State takes over California HMO

SACRAMENTO, Calif. -- Health officials took control of a doctor-owned HMO Friday, saying its financial situation was so grave it posed an imminent threat to its 111,000 patients.

Tower Health had $600,000 in cash at the end of July and over $13 million in liabilities, said Daniel Zingale, director of California's Department of Managed Health Care.

Most of the HMO's enrollees are in Los Angeles, Orange, Riverside and San Bernardino counties, and patient care won't be affected by the state's takeover, Zingale said.

State regulators went to Tower Health's offices Friday to change the locks and freeze the bank accounts.
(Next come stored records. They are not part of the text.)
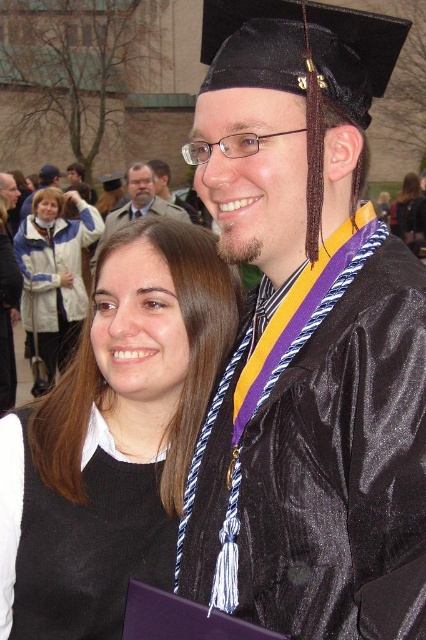 How much distance is there between shiny black graduation gown at center and white fleece jacket at upper left?

A distance of 20.20 meters exists between shiny black graduation gown at center and white fleece jacket at upper left.

Can you confirm if shiny black graduation gown at center is shorter than white fleece jacket at upper left?

Indeed, shiny black graduation gown at center has a lesser height compared to white fleece jacket at upper left.

Is point (400, 460) closer to camera compared to point (17, 241)?

Yes, it is.

Image resolution: width=426 pixels, height=640 pixels. I want to click on shiny black graduation gown at center, so click(x=307, y=336).

Who is higher up, white fleece jacket at upper left or matte black graduation gown at center?

matte black graduation gown at center is higher up.

Describe the element at coordinates (54, 276) in the screenshot. I see `white fleece jacket at upper left` at that location.

Is point (34, 392) behind point (112, 221)?

No, (34, 392) is closer to viewer.

Find the location of a particular element. The width and height of the screenshot is (426, 640). white fleece jacket at upper left is located at coordinates 54,276.

Which is more to the right, shiny black graduation gown at center or matte black dress at center?

matte black dress at center

In the scene shown: Can you confirm if shiny black graduation gown at center is taller than matte black dress at center?

No.

Which is in front, point (324, 83) or point (405, 198)?

Point (324, 83)

In order to click on shiny black graduation gown at center in this screenshot , I will do `click(307, 336)`. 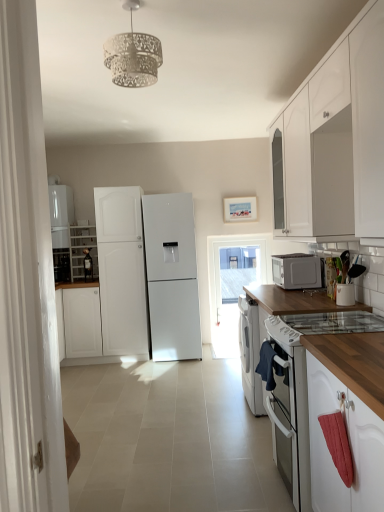 Question: In terms of height, does white wood cabinet at left, acting as the 2th cabinetry starting from the front, look taller or shorter compared to wooden at right?

Choices:
 (A) short
 (B) tall

Answer: (A)

Question: In the image, is white wood cabinet at left, the 1th cabinetry positioned from the left, on the left side or the right side of wooden at right?

Choices:
 (A) left
 (B) right

Answer: (A)

Question: Which of these objects is positioned closest to the white wood cabinet at left, the first cabinetry when ordered from back to front?

Choices:
 (A) white textured lampshade at upper center
 (B) transparent glass door at center
 (C) white glossy cabinet at upper right, which ranks as the second cabinetry in back-to-front order
 (D) white matte refrigerator at left, the 1th refrigerator from the left
 (E) wooden at right

Answer: (D)

Question: Based on their relative distances, which object is nearer to the white matte refrigerator at left, which is the second refrigerator from right to left?

Choices:
 (A) white glass gas stove at lower right
 (B) satin silver microwave at right
 (C) white matte refrigerator at center, positioned as the first refrigerator in right-to-left order
 (D) transparent glass door at center
 (E) wooden at right

Answer: (C) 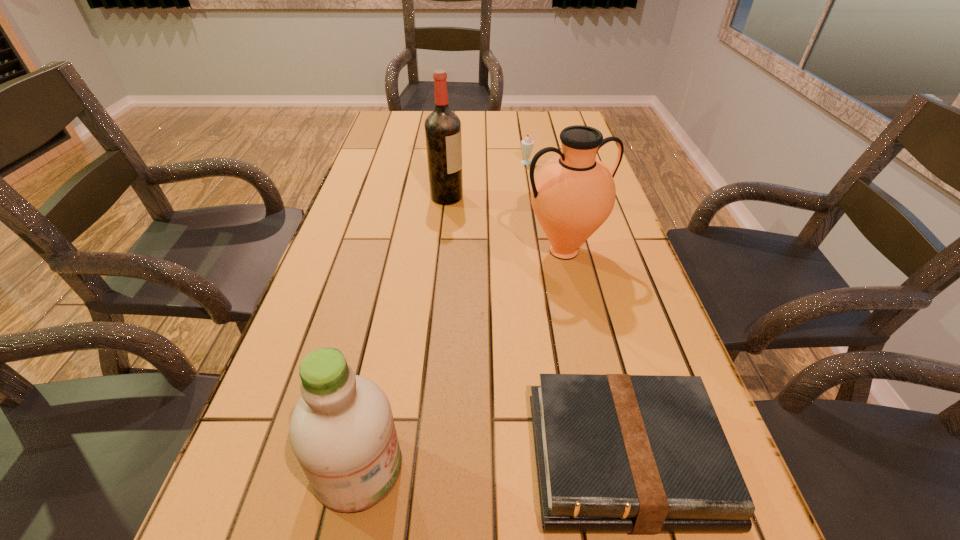 The width and height of the screenshot is (960, 540). Identify the location of free space in the image that satisfies the following two spatial constraints: 1. on the straw side of the milkshake; 2. on the front-facing side of the fourth nearest object. [535, 197].

The height and width of the screenshot is (540, 960). Identify the location of vacant area that satisfies the following two spatial constraints: 1. on the front-facing side of the liquor; 2. on the right side of the third nearest object. (442, 251).

Identify the location of blank space that satisfies the following two spatial constraints: 1. on the spine side of the hardback book; 2. on the front label of the cleansing agent. The height and width of the screenshot is (540, 960). (627, 468).

Find the location of a particular element. This screenshot has height=540, width=960. vacant region that satisfies the following two spatial constraints: 1. on the straw side of the milkshake; 2. on the front label of the cleansing agent is located at coordinates (581, 468).

In order to click on free space that satisfies the following two spatial constraints: 1. on the spine side of the shortest object; 2. on the front label of the third tallest object in this screenshot , I will do `click(627, 468)`. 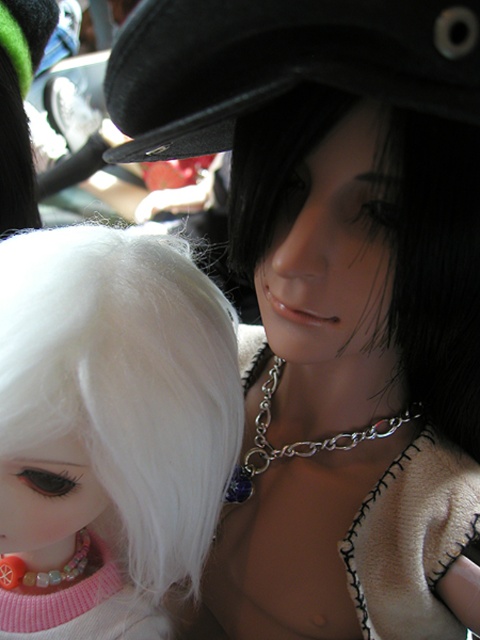 You are a parent trying to choose a toy for your baby. You see the black matte hair at center and the multicolored plastic teething ring at lower left. Which one is more suitable for a baby to chew on?

The multicolored plastic teething ring at lower left is more suitable for a baby to chew on because it is smaller than the black matte hair at center.

You are a photographer setting up a shot of the dolls. You want to ensure the silver chain at center and matte pink lips at center are both in focus. Since you can only focus on one object, which one should you focus on to capture both in the same plane?

The silver chain at center is to the right of matte pink lips at center, so focusing on either object would keep both in focus as they are positioned in the same plane.

You are a photographer trying to capture a closeup of the dolls. You want to focus on the silver chain at center and the matte pink lips at center. Which object should you zoom in more on to ensure it appears larger in the photo?

The silver chain at center is bigger than matte pink lips at center, so you should zoom in more on the silver chain at center to ensure it appears larger in the photo. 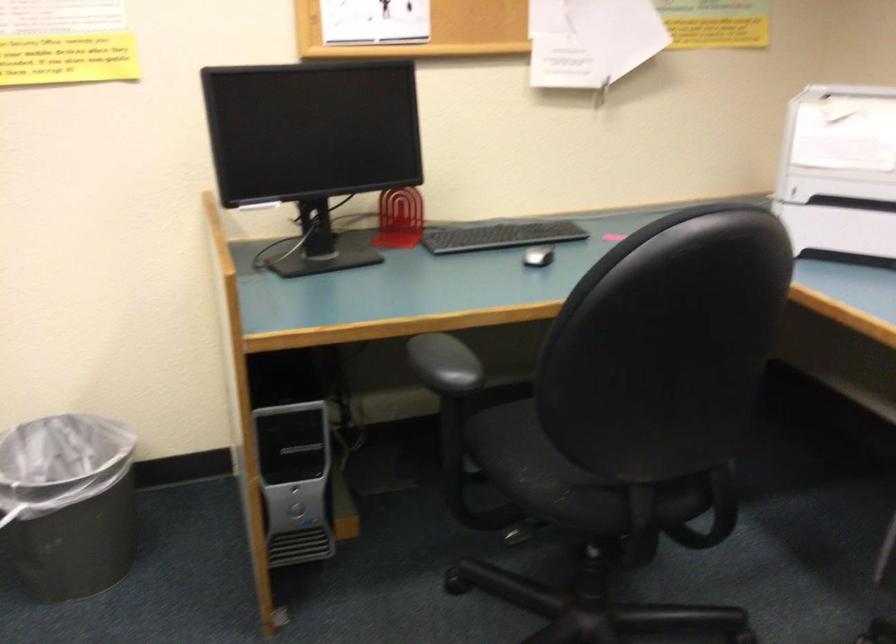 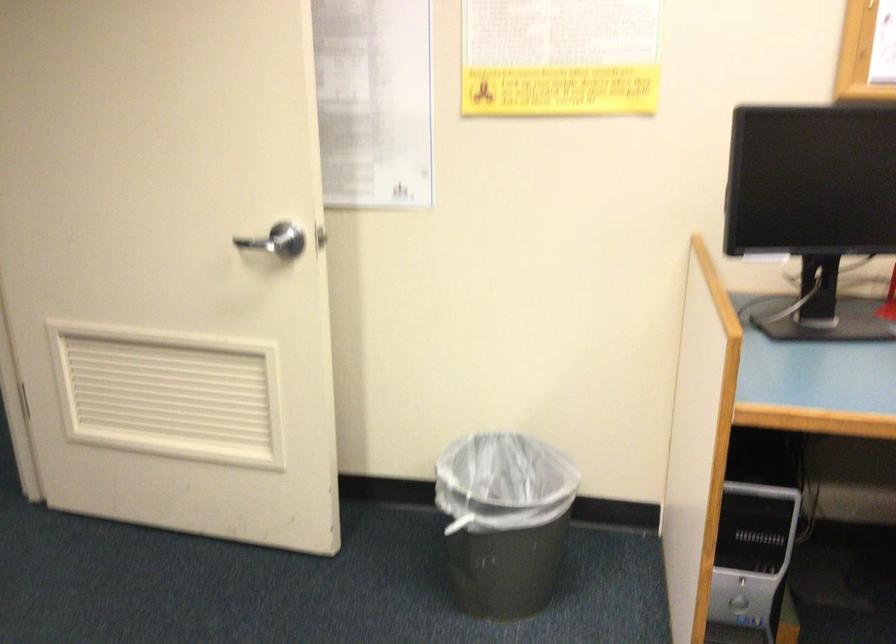 Locate, in the second image, the point that corresponds to (300,506) in the first image.

(737, 601)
"We also take away all decision-making authority from the owners and begin immediately making decisions with patients' best interest in mind," said Zingale.

Tower Health officials said they had been working with the department for a month, and had submitted a restructuring plan.

"We were surprised at the action today, because even though we never recieved an approval or denial of the plan from the department, we were making meaningful and substantial progress on completing it," said David Blackman, the plan's vice president and chief operating officer.

By taking over the HMO, the state can direct remaining funds to patient care.

"If we hadn't stepped in, the funds could have gone to shareholders," Zingale said.

The HMO had some management issues and systemic problems related to the rising cost of health care, he said.

This is the third HMO that the state department has taken over since it was formed last year to regulate health plans.